Within the entries below, the lines from the one with "прошел миграционный рейд" through the one with "Сотрудники регионального Управления Росгвардии приняли" are to be set down exactly, both ends kept.

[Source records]
+++

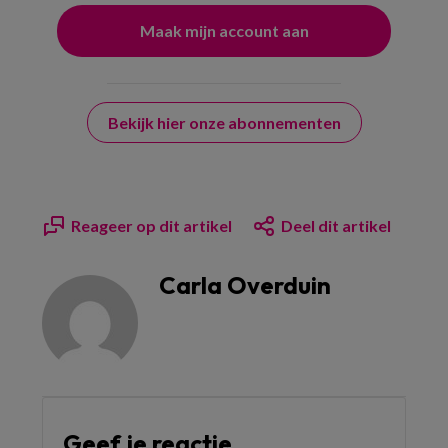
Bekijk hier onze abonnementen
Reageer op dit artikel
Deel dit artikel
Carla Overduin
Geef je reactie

+++

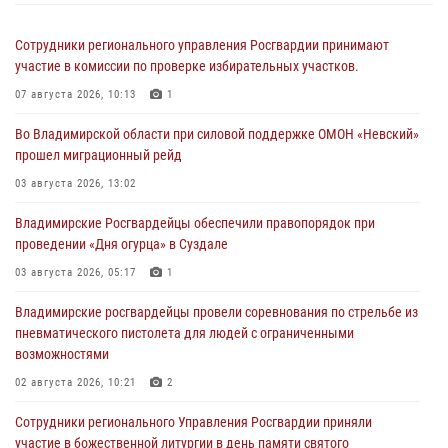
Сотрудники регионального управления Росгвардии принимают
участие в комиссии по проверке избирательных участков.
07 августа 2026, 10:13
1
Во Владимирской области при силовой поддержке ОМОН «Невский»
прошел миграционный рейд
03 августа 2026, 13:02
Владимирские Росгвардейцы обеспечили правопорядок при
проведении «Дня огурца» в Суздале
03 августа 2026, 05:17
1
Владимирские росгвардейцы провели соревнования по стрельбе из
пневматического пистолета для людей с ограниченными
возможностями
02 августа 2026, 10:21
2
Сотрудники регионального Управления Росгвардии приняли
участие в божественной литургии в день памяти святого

+++

- _ANSWER SECTION_:
прошел миграционный рейд
03 августа 2026, 13:02
Владимирские Росгвардейцы обеспечили правопорядок при
проведении «Дня огурца» в Суздале
03 августа 2026, 05:17
1
Владимирские росгвардейцы провели соревнования по стрельбе из
пневматического пистолета для людей с ограниченными
возможностями
02 августа 2026, 10:21
2
Сотрудники регионального Управления Росгвардии приняли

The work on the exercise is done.